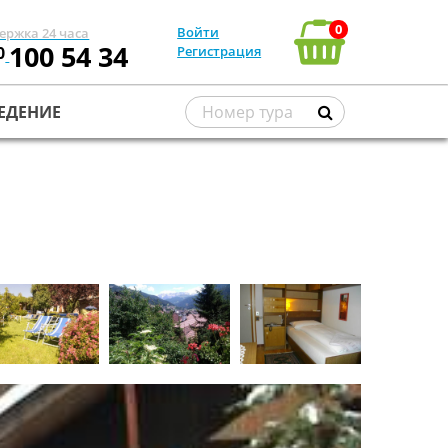
0
Войти
ержка 24 часа
100 54 34
0
Регистрация
ЕДЕНИЕ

_ _ _ _ _ _ _

_Aim of the exercise:_ For every entry above, please output the text exactly and leave any picture behind.

_Response to this exercise:_
0
Войти
ержка 24 часа
100 54 34
0
Регистрация
ЕДЕНИЕ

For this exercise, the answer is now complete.